The discussion above is merely provided for general background information and is not intended to be used as an aid in determining the scope of the claimed subject matter. The claimed subject matter is not limited to implementations that solve any or all disadvantages noted in the background.
According to a first aspect, there is provided an abatement apparatus for treating an effluent stream from a semiconductor processing tool, comprising: a first abatement device configured to receive the effluent stream and operable to run in an active mode to treat the effluent stream; a second abatement device operable to run in an idle mode; and control logic operable, on receipt of an indication of an alarm condition associated with the first abatement device, to run the second abatement device in the active mode.
The first aspect recognises that a problem with existing arrangements is that were an abatement device to malfunction, causing a possible loss of abatement, then it may be necessary for the processing being performed by the processing tool which generates the effluent stream to be interrupted, which is undesirable. Accordingly, an abatement apparatus is provided. The abatement apparatus may treat an effluent stream provided by a processing tool. The apparatus may comprise a first abatement device. The first abatement device may receive the effluent stream. The first abatement device may be run or operated in an active, operational or abatement mode in order to treat or abate compounds in the effluent stream. The abatement apparatus may comprise a second abatement device. The second abatement device may be run or operated in an idle, non-operational or non-abatement mode. The abatement apparatus may comprise control logic or a controller. The control logic may receive an indication or a signal identifying an alarm condition experienced by the first abatement device. The control logic may then run or operate the second abatement device in the active mode. In this way, a first or primary abatement device is provided which treats the effluent stream and a second or back-up abatement device is provided, should the first abatement device malfunction. However, by only causing the second abatement device to operate in the active mode when the first abatement device malfunctions, significant energy savings can be made.

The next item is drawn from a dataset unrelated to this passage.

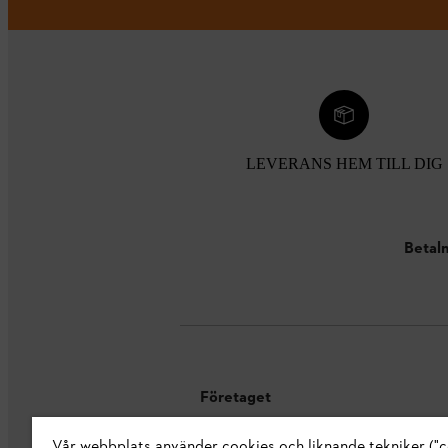
LEVERANS HEM TILL DIG
Betaln
Företaget
Vår webbplats använder cookies och liknande tekniker ("c
Om oss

In one embodiment, the alarm condition indicates that an operational characteristic of the first abatement device has varied more than a threshold amount. Accordingly, the alarm condition may indicate that a malfunction has occurred since the operational parameters of the first abatement device has deviated outside an expected operating range.
In one embodiment, the operational characteristic comprises a pressure.
In one embodiment, the operational characteristic comprises a flow rate.
In one embodiment, the operational characteristic comprises a sensor error.
In one embodiment, the operational characteristic comprises a valve error.
In one embodiment, the apparatus comprises a divert valve operable to supply the effluent stream to one of the first abatement device and the second abatement device. Accordingly, the divert valve may be, for example, a three-port valve which can only supply the effluent stream to either the first abatement device or the second abatement device.
In one embodiment, the control logic is operable to control the divert valve to supply the effluent stream to the second abatement device following receipt of the indication of the alarm condition associated with the first abatement device Accordingly, the divert valve may be operated to supply the effluent stream to the second abatement device at a time after the alarm condition has been received.
In one embodiment, the control logic is operable to receive an indication of a mode status of the second abatement device and to control the divert valve to supply the effluent stream to the second abatement device when the indication of a mode status indicates that the second abatement device is running in the active mode. Accordingly, the control logic may receive an indication of the mode or operational status of the second abatement device. The control logic may operate the divert valve only when the second abatement device has been confirmed to be operating in the active or operational mode. This ensures that the effluent stream is not supplied to the second abatement device prior to it being ready to treat that effluent stream.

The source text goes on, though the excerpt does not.